Imaginamos a arma como um recurso de defesa contra a violência urbana, mas esquecemos dos conflitos pessoais, que poderiam ter outro desfecho se, no momento do confronto, não houvesse disponível um instrumento tão letal quanto uma arma. Também esquecemos dos acidentes domésticos, onde, segundo dados do Departamento de Justiça dos EUA, nos estados onde a legislação é mais flexível em relação a porte e posse de armas, o índice de morte de crianças por arma de fogo é duas vezes maior do que nos estados que têm legislação mais rígida.

Os defensores do porte sempre terão um caso de sucesso para reforçar os seus argumentos de legítima defesa, mas, para cada caso de legítima defesa, quantas vidas foram perdidas?
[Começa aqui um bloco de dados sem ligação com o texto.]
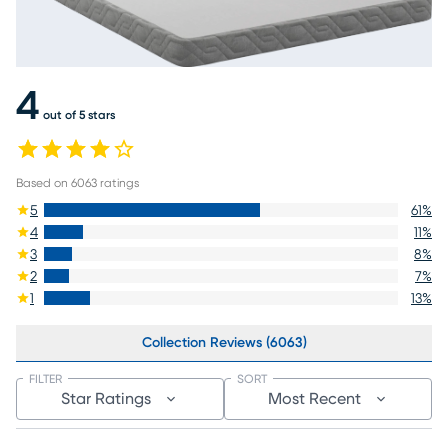
4
out of 5 stars
Based on
6063
ratings
5
61
%
4
11
%
3
8
%
2
7
%
1
13
%
Collection Reviews (6063)
FILTER
SORT
Star Ratings
Most Recent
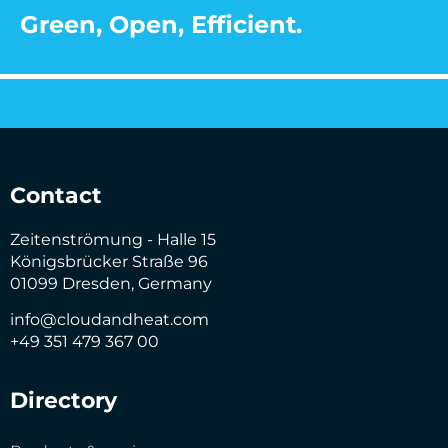
Green, Open, Efficient.
Contact
Zeitenströmung - Halle 15
Königsbrücker Straße 96
01099 Dresden, Germany
info@cloudandheat.com
+49 351 479 367 00
Directory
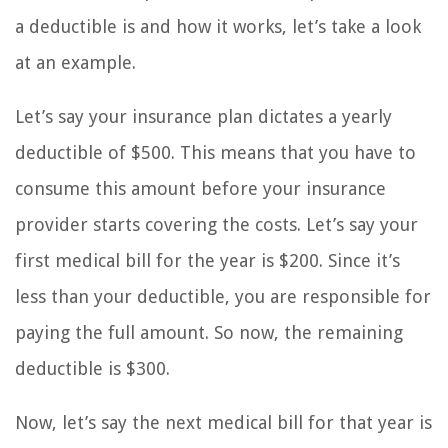
a deductible is and how it works, let’s take a look
at an example.
Let’s say your insurance plan dictates a yearly
deductible of $500. This means that you have to
consume this amount before your insurance
provider starts covering the costs. Let’s say your
first medical bill for the year is $200. Since it’s
less than your deductible, you are responsible for
paying the full amount. So now, the remaining
deductible is $300.
Now, let’s say the next medical bill for that year is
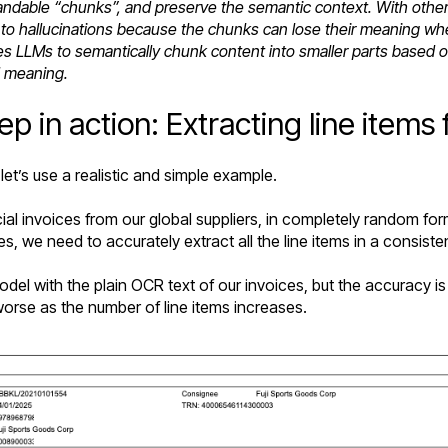
able “chunks”, and preserve the semantic context. With other t
ds to hallucinations because the chunks can lose their meanin
s LLMs to semantically chunk content into smaller parts based
d meaning.
 in action: Extracting line items 
 let’s use a realistic and simple example.
al invoices from our global suppliers, in completely random fo
es, we need to accurately extract all the line items in a consiste
del with the plain OCR text of our invoices, but the accuracy i
orse as the number of line items increases.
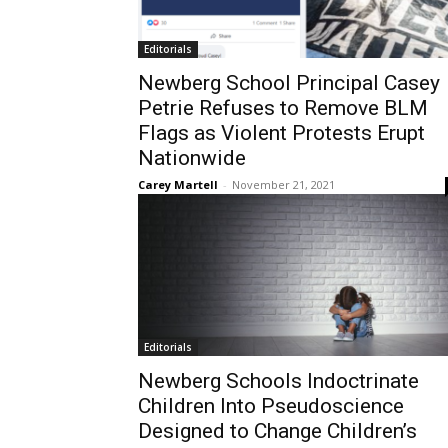
Editorials
Newberg School Principal Casey
Petrie Refuses to Remove BLM
Flags as Violent Protests Erupt
Nationwide
Carey Martell
-
November 21, 2021
Editorials
Newberg Schools Indoctrinate
Children Into Pseudoscience
Designed to Change Children’s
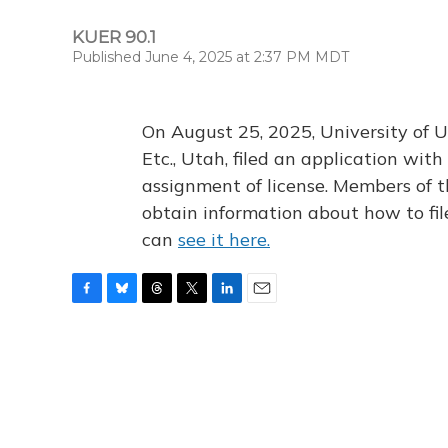
KUER 90.1
Published June 4, 2025 at 2:37 PM MDT
On August 25, 2025, University of U
Etc., Utah, filed an application wi
assignment of license. Members of t
obtain information about how to fi
can
see it here.
F
B
T
T
L
E
a
l
h
w
i
m
c
u
r
i
n
a
e
e
e
t
k
i
b
s
a
t
e
l
o
k
d
e
d
o
y
s
r
I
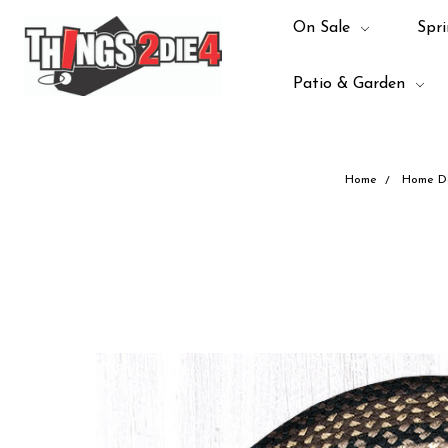
On Sale
Spri
Patio & Garden
Home
Home D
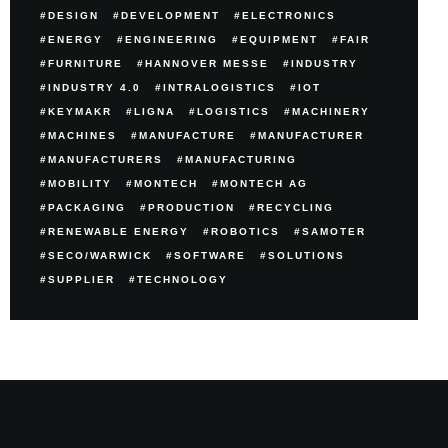
DESIGN
DEVELOPMENT
ELECTRONICS
ENERGY
ENGINEERING
EQUIPMENT
FAIR
FURNITURE
HANNOVER MESSE
INDUSTRY
INDUSTRY 4.0
INTRALOGISTICS
IOT
KEYMAKR
LIGNA
LOGISTICS
MACHINERY
MACHINES
MANUFACTURE
MANUFACTURER
MANUFACTURERS
MANUFACTURING
MOBILITY
MONTECH
MONTECH AG
PACKAGING
PRODUCTION
RECYCLING
RENEWABLE ENERGY
ROBOTICS
SAMOTER
SECO/WARWICK
SOFTWARE
SOLUTIONS
SUPPLIER
TECHNOLOGY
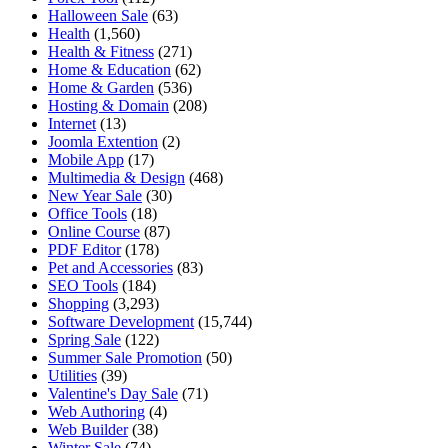
Halloween Sale
(63)
Health
(1,560)
Health & Fitness
(271)
Home & Education
(62)
Home & Garden
(536)
Hosting & Domain
(208)
Internet
(13)
Joomla Extention
(2)
Mobile App
(17)
Multimedia & Design
(468)
New Year Sale
(30)
Office Tools
(18)
Online Course
(87)
PDF Editor
(178)
Pet and Accessories
(83)
SEO Tools
(184)
Shopping
(3,293)
Software Development
(15,744)
Spring Sale
(122)
Summer Sale Promotion
(50)
Utilities
(39)
Valentine's Day Sale
(71)
Web Authoring
(4)
Web Builder
(38)
Winter Sale
(74)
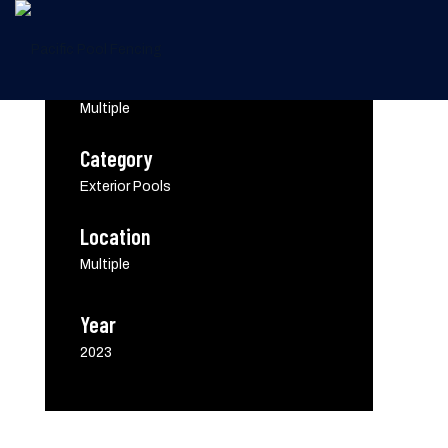
Client
Multiple
Category
Screening Options
Exterior Pools
Location
Multiple
Year
2023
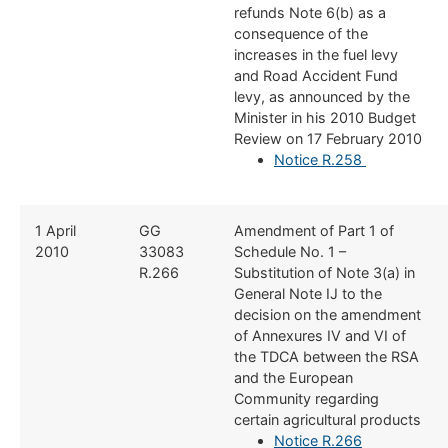
refunds Note 6(b) as a
consequence of the
increases in the fuel levy
and Road Accident Fund
levy, as announced by the
Minister in his 2010 Budget
Review on 17 February 2010
Notice R.258
​1 April
​GG
​Amendment of Part 1 of
2010
33083
Schedule No. 1 –
R.266
Substitution of Note 3(a) in
General Note IJ to the
decision on the amendment
of Annexures IV and VI of
the TDCA between the RSA
and the European
Community regarding
certain agricultural products
Notice R.266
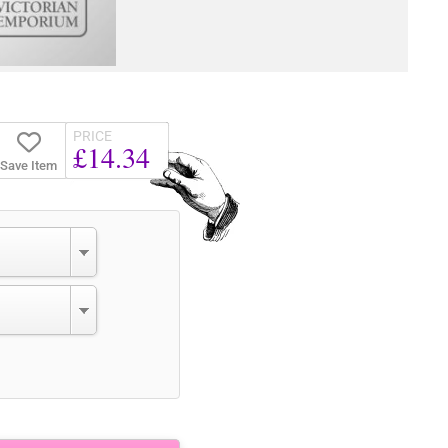
PRICE
£14.34
Save Item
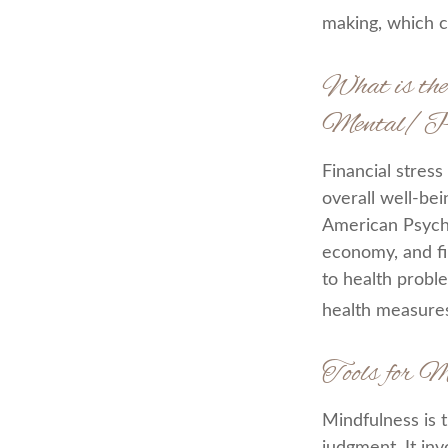
making, which c
What is the
Mental/Ph
Financial stress
overall well-be
American Psychol
economy, and fin
to health proble
health measures
Tools for M
Mindfulness is 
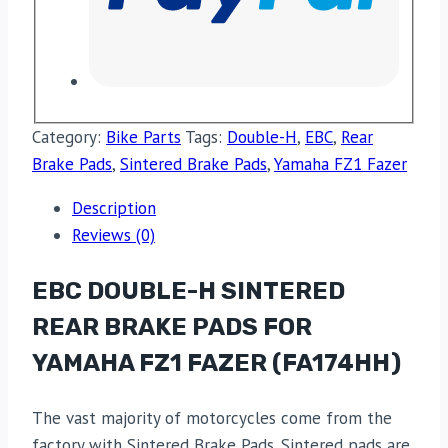
Category:
Bike Parts
Tags:
Double-H
,
EBC
,
Rear
Brake Pads
,
Sintered Brake Pads
,
Yamaha FZ1 Fazer
Description
Reviews (0)
EBC DOUBLE-H SINTERED
REAR BRAKE PADS FOR
YAMAHA FZ1 FAZER (FA174HH)
The vast majority of motorcycles come from the
factory with Sintered Brake Pads. Sintered pads are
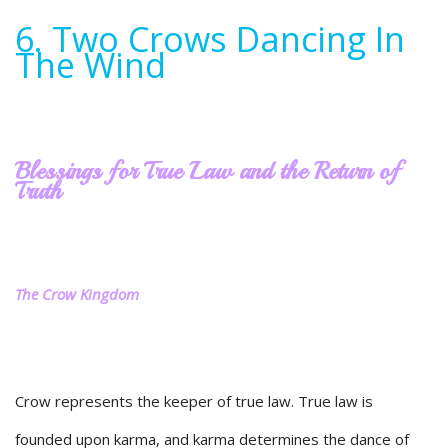
6. Two Crows Dancing In
The Wind
Blessings for True Law and the Return of
Truth
The Crow Kingdom
Crow represents the keeper of true law. True law is
founded upon karma, and karma determines the dance of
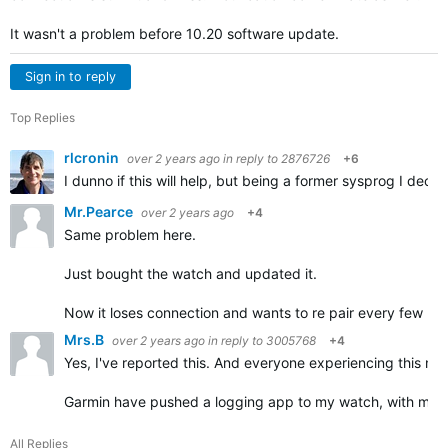
It wasn't a problem before 10.20 software update.
Sign in to reply
Top Replies
rlcronin
over 2 years ago
in reply to
2876726
+6
I dunno if this will help, but being a former sysprog I dec
Mr.Pearce
over 2 years ago
+4
Same problem here.
Just bought the watch and updated it.
Now it loses connection and wants to re pair every few min
Mrs.B
over 2 years ago
in reply to
3005768
+4
Yes, I've reported this. And everyone experiencing this need
Garmin have pushed a logging app to my watch, with my p
All Replies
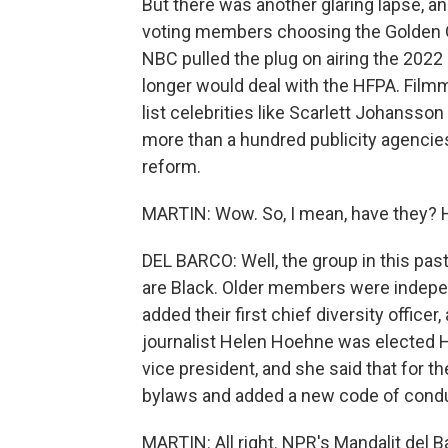
But there was another glaring lapse, a
voting members choosing the Golden 
NBC pulled the plug on airing the 2022
longer would deal with the HFPA. Fil
list celebrities like Scarlett Johanss
more than a hundred publicity agencie
reform.
MARTIN: Wow. So, I mean, have they? 
DEL BARCO: Well, the group in this p
are Black. Older members were indepe
added their first chief diversity offic
journalist Helen Hoehne was elected H
vice president, and she said that for th
bylaws and added a new code of conduc
MARTIN: All right. NPR's Mandalit del 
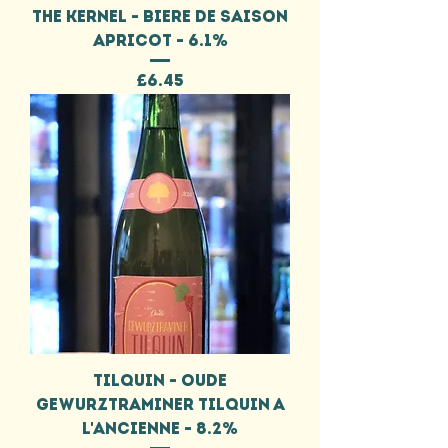
THE KERNEL - BIERE DE SAISON
APRICOT - 6.1%
Price
£6.45
TILQUIN - OUDE
GEWURZTRAMINER TILQUIN A
L'ANCIENNE - 8.2%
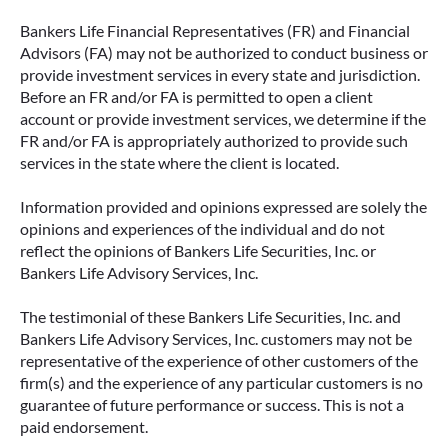
Bankers Life Financial Representatives (FR) and Financial
Advisors (FA) may not be authorized to conduct business or
provide investment services in every state and jurisdiction.
Before an FR and/or FA is permitted to open a client
account or provide investment services, we determine if the
FR and/or FA is appropriately authorized to provide such
services in the state where the client is located.
Information provided and opinions expressed are solely the
opinions and experiences of the individual and do not
reflect the opinions of Bankers Life Securities, Inc. or
Bankers Life Advisory Services, Inc.
The testimonial of these Bankers Life Securities, Inc. and
Bankers Life Advisory Services, Inc. customers may not be
representative of the experience of other customers of the
firm(s) and the experience of any particular customers is no
guarantee of future performance or success. This is not a
paid endorsement.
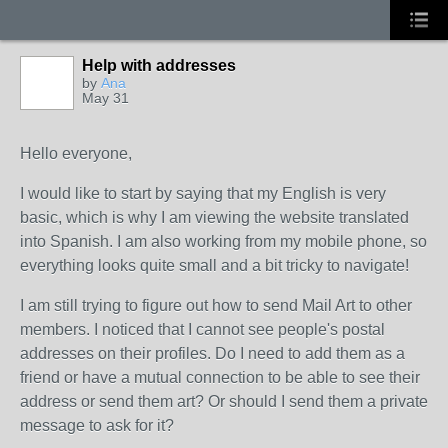
Help with addresses
by
Ana
May 31
Hello everyone,
I would like to start by saying that my English is very
basic, which is why I am viewing the website translated
into Spanish. I am also working from my mobile phone, so
everything looks quite small and a bit tricky to navigate!
I am still trying to figure out how to send Mail Art to other
members. I noticed that I cannot see people's postal
addresses on their profiles. Do I need to add them as a
friend or have a mutual connection to be able to see their
address or send them art? Or should I send them a private
message to ask for it?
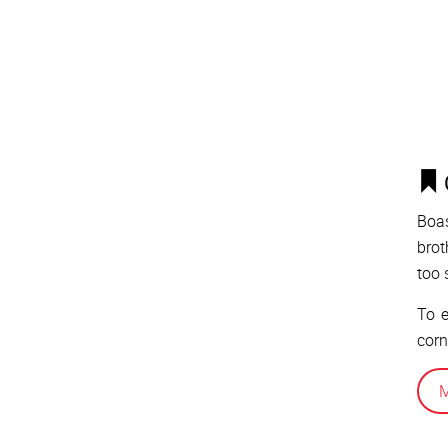
Boas
brot
too 
To e
corn
M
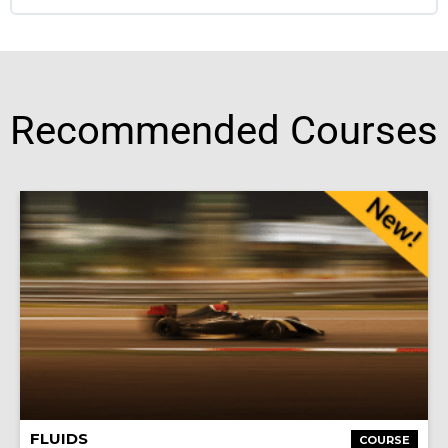
Recommended Courses
FLUIDS
COURSE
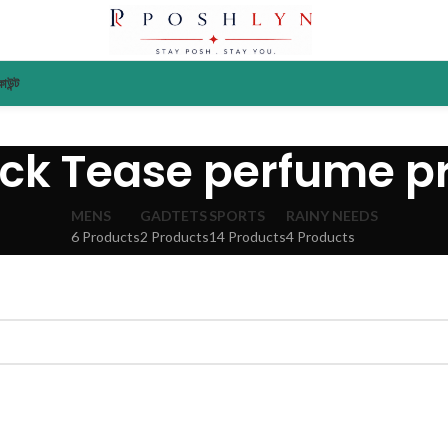
াউন্ট
ack Tease perfume pr
MENS
GADTETS
SPORTS
RAINY NEEDS
6 Products
2 Products
14 Products
4 Products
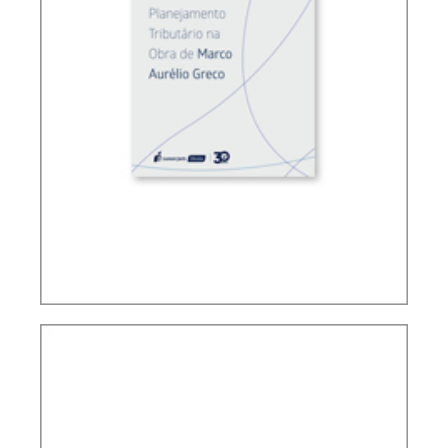
TAX PLANNING ACCORDING TO MARCO
AURÉLIO GRECO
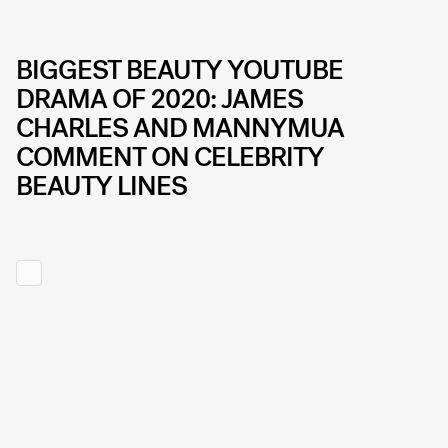
BIGGEST BEAUTY YOUTUBE
DRAMA OF 2020: JAMES
CHARLES AND MANNYMUA
COMMENT ON CELEBRITY
BEAUTY LINES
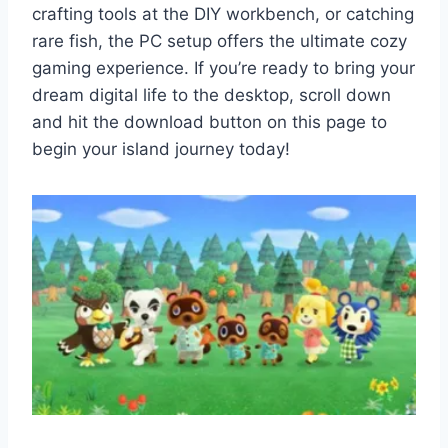
crafting tools at the DIY workbench, or catching
rare fish, the PC setup offers the ultimate cozy
gaming experience. If you’re ready to bring your
dream digital life to the desktop, scroll down
and hit the download button on this page to
begin your island journey today!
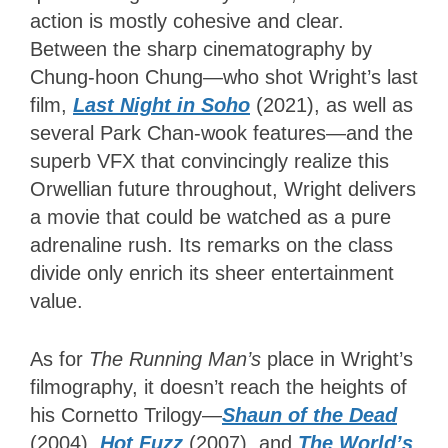
action is mostly cohesive and clear.
Between the sharp cinematography by
Chung-hoon Chung—who shot Wright’s last
film,
Last Night in Soho
(2021), as well as
several Park Chan-wook features—and the
superb VFX that convincingly realize this
Orwellian future throughout, Wright delivers
a movie that could be watched as a pure
adrenaline rush. Its remarks on the class
divide only enrich its sheer entertainment
value.
As for
The Running Man’s
place in Wright’s
filmography, it doesn’t reach the heights of
his Cornetto Trilogy—
Shaun of the Dead
(2004),
Hot Fuzz
(2007), and
The World’s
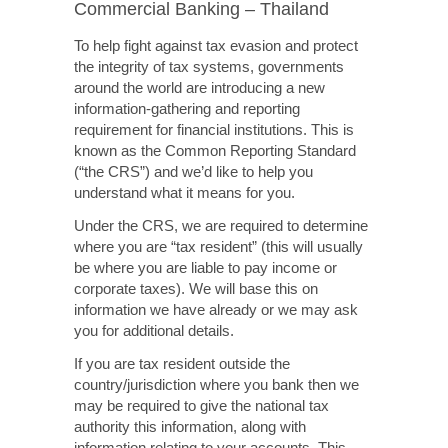
Commercial Banking – Thailand
To help fight against tax evasion and protect
the integrity of tax systems, governments
around the world are introducing a new
information-gathering and reporting
requirement for financial institutions. This is
known as the Common Reporting Standard
(“the CRS”) and we’d like to help you
understand what it means for you.
Under the CRS, we are required to determine
where you are “tax resident” (this will usually
be where you are liable to pay income or
corporate taxes). We will base this on
information we have already or we may ask
you for additional details.
If you are tax resident outside the
country/jurisdiction where you bank then we
may be required to give the national tax
authority this information, along with
information relating to your accounts. This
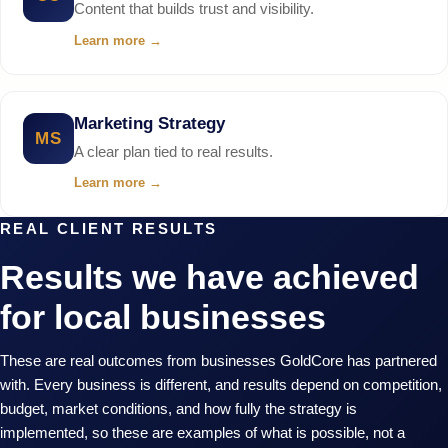
Content that builds trust and visibility.
Learn more
→
Marketing Strategy
MS
A clear plan tied to real results.
Learn more
→
REAL CLIENT RESULTS
Results we have achieved
for local businesses
These are real outcomes from businesses GoldCore has partnered
with. Every business is different, and results depend on competition,
budget, market conditions, and how fully the strategy is
implemented, so these are examples of what is possible, not a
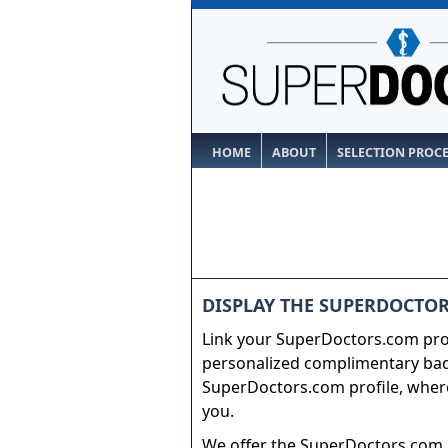
HOME
ABOUT
SELECTION PROC
DISPLAY THE SUPERDOCTOR
Link your SuperDoctors.com prof
personalized complimentary badg
SuperDoctors.com profile, where
you.
We offer the SuperDoctors.com b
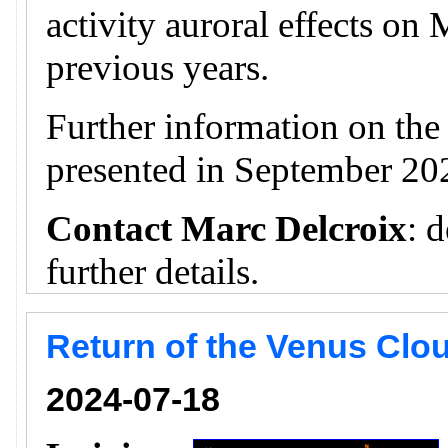
activity auroral effects on
previous years.
Further information on th
presented in September 20
Contact Marc Delcroix
: 
further details.
Return of the Venus Clou
2024-07-18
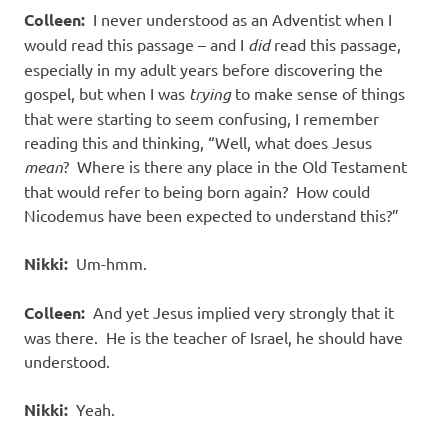
Colleen:
I never understood as an Adventist when I
would read this passage – and I
did
read this passage,
especially in my adult years before discovering the
gospel, but when I was
trying
to make sense of things
that were starting to seem confusing, I remember
reading this and thinking, “Well, what does Jesus
mean
? Where is there any place in the Old Testament
that would refer to being born again? How could
Nicodemus have been expected to understand this?”
Nikki:
Um-hmm.
Colleen:
And yet Jesus implied very strongly that it
was there. He is the teacher of Israel, he should have
understood.
Nikki:
Yeah.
Para cada tentativa de roubo a residência que foi evitado, quantos acidentes vitimaram crianças e adolescentes dentro de casa? Para cada tentativa de roubo de veículo que alguém evitou, quantas discussões de trânsito, que poderiam terminar com alguns arranhões, terminaram de forma trágica? A sua tentativa de legítima defesa vale a vida dos seus filhos, da sua esposa ou mesmo a sua própria?

Professora doutora em segurança pública e coordenadora do curso de graduação tecnológica em segurança e ordem pública, da Universidade Católica de Brasília (UCB)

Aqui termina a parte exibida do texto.